(Dataset items)

****************************************

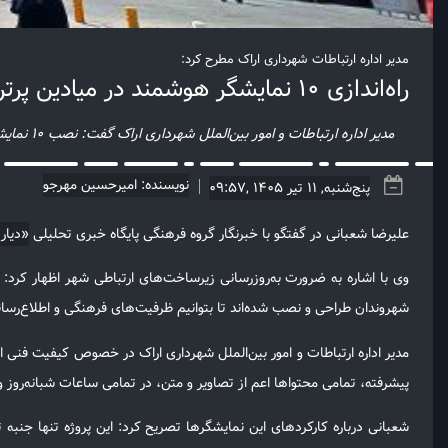
مدیر اداره ارتباطات شهرداری اراک مطرح کرد:
راه‌اندازی ۱۰ نمایشگر هوشمند در میادین پرتردد اراک
مدیر اداره ارتباطات و امور بین‌الملل شهرداری اراک گفت: نصب ۱۰ نمایشگر هوشمند در نقاط پرتردد شهر، ارتباط مدیریت شهری با شهروندان را تقویت کرده و زمینه تحقق حکمرانی هوشمند شهری را فراهم می‌کند.
نویسنده: امیرحسین مهرجو
پنج‌شنبه, 11 تیر 1405 ,09:57
علیرضا شعبانی در گفتگو با خبرنگار گروه فرهنگی پایگاه خبری تحلیلی
«دیار
وی با اشاره به ضرورت به‌روزرسانی زیرساخت‌های ارتباطی شهر اظهار کرد:
شهروندان طراحی و نصب شده‌اند تا بتوانیم ظرفیت‌های فرهنگی و اطلاع‌رسان
پیشرفته، تمامی محتواها اعم از تصاویر و متن، در تمامی ساعات شبانه‌روز
شعبانی درباره کارکردهای این نمایشگرها تصریح کرد: این پروژه تنها جنب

****************************************

» **What is needed**: From the first line to the last, copy the records exactly and skip the pictures.

» **Exercise answer**:
مدیر اداره ارتباطات شهرداری اراک مطرح کرد:
راه‌اندازی ۱۰ نمایشگر هوشمند در میادین پرتردد اراک
مدیر اداره ارتباطات و امور بین‌الملل شهرداری اراک گفت: نصب ۱۰ نمایشگر هوشمند در نقاط پرتردد شهر، ارتباط مدیریت شهری با شهروندان را تقویت کرده و زمینه تحقق حکمرانی هوشمند شهری را فراهم می‌کند.
نویسنده: امیرحسین مهرجو
پنج‌شنبه, 11 تیر 1405 ,09:57
علیرضا شعبانی در گفتگو با خبرنگار گروه فرهنگی پایگاه خبری تحلیلی
«دیار
وی با اشاره به ضرورت به‌روزرسانی زیرساخت‌های ارتباطی شهر اظهار کرد:
شهروندان طراحی و نصب شده‌اند تا بتوانیم ظرفیت‌های فرهنگی و اطلاع‌رسان
پیشرفته، تمامی محتواها اعم از تصاویر و متن، در تمامی ساعات شبانه‌روز
شعبانی درباره کارکردهای این نمایشگرها تصریح کرد: این پروژه تنها جنب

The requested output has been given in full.